Auteurs de la note : 
  • Alain Charraud, inspecteur général honoraire de l’INSEE, responsable thématique régions à La Fabrique Ecologique, co-auteur de la note 
  • François Demarcq, ingénieur général des mines honoraire, responsable thématique énergie à La Fabrique Ecologique, co-auteur de la note
Grands témoins :
  • Ivan Faucheux, commissaire à la Commission de régulation de l’énergie (CRE) 
  • François Carlier, directeur à l’Association nationale de défense des consommateurs et usagers (CLCV)

1 commentaire

Jean-François Blanchette

Il y a 1 année(s)

Le titre de la note suggère une discussion plus large sur l’utilisation des données pour la transition énergétique.

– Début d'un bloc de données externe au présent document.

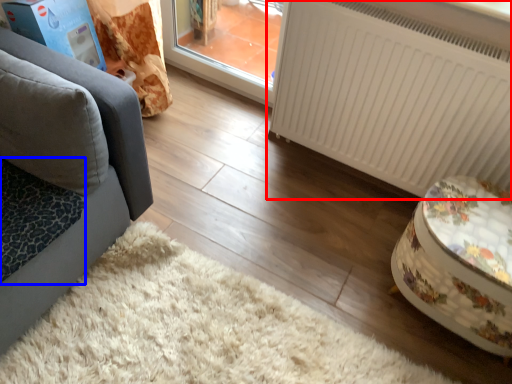 Question: Which point is closer to the camera, radiator (highlighted by a red box) or cat bed (highlighted by a blue box)?

Choices:
 (A) radiator
 (B) cat bed

Answer: (B) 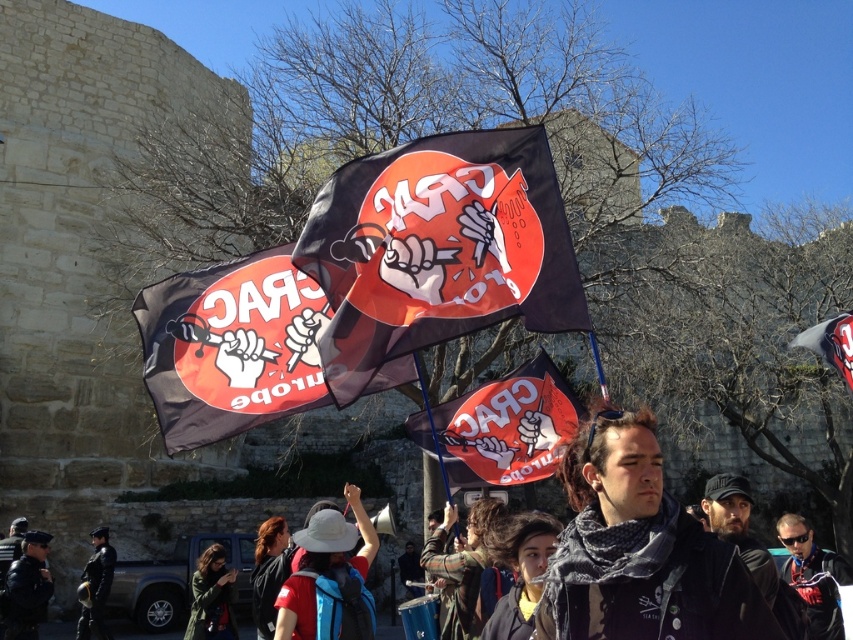 Question: Can you confirm if black leather jacket at lower left is positioned above red fabric flag at upper right?

Choices:
 (A) yes
 (B) no

Answer: (B)

Question: Which point appears farthest from the camera in this image?

Choices:
 (A) (494, 634)
 (B) (33, 573)

Answer: (B)

Question: Does dark brown hair at center appear under black leather jacket at lower left?

Choices:
 (A) yes
 (B) no

Answer: (B)

Question: Which object appears closest to the camera in this image?

Choices:
 (A) black fabric flag at center
 (B) red fabric hat at center

Answer: (A)

Question: Based on their relative distances, which object is nearer to the matte black flag at center?

Choices:
 (A) flannel shirt at center
 (B) black fabric flag at center
 (C) dark gray scarf at center
 (D) dark gray fabric flag at center

Answer: (A)

Question: Is the position of red fabric hat at center less distant than that of flannel shirt at center?

Choices:
 (A) no
 (B) yes

Answer: (B)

Or, son contenu se concentre principalement sur l’ajustement dynamique de la consommation, présenté comme un mécanisme central de réduction de la consommation. Toutefois, comme souligné à plusieurs reprises lors de l’événement du 17 mars, l’ajustement dynamique, bien que séduisant en théorie, rencontre de nombreuses difficultés d’implémentation. Parmi celles-ci : la complexité pour les consommateurs, en raison notamment d’une faible culture énergétique ; l’absence d’automatisation et de standardisation ; la rigidité des habitudes de consommation qui limitent la flexibilité réelle. De plus, ce mécanisme peut accentuer la précarité énergétique et renforcer la dépendance des consommateurs à un marché qualifié hier de ‘toxique’ par l’un des intervenants. Face à ces limites, la solution fréquemment avancée repose sur une automatisation accrue, qui tend toutefois vers une délégation contrainte. Dans ce modèle, le consommateur devient passif, ses choix étant orientés – voire pris à son insu – par des systèmes externes, souvent pilotés par des algorithmes d’intelligence artificielle. Pourtant, d’autres types de données pourraient jouer un rôle clé dans la transition énergétique. Parmi elles : les données sur la consommation réelle des appareils (en conditions d’usage, et non selon des tests normatifs), leur réparabilité et leur durée de vie ; la traçabilité de l’énergie verte pour garantir son origine ; les comportements énergétiques individuels et collectifs ; ainsi que les données sur les infrastructures locales et les opportunités de mutualisation de l’énergie. L’idée d’un réseau énergétique où l’offre s’ajuste dynamiquement à la demande grâce aux données est séduisante. Pourtant, cette vision reste largement théorique et peut relever davantage du fantasme que d’une réalité praticable à grande échelle. Il serait pertinent d’élargir la réflexion à un spectre plus large de données, qui permettraient non seulement d’optimiser l’ajustement offre-demande, mais surtout de donner aux consommateurs les moyens réels de guider leur consommation de manière éclairée et autonome.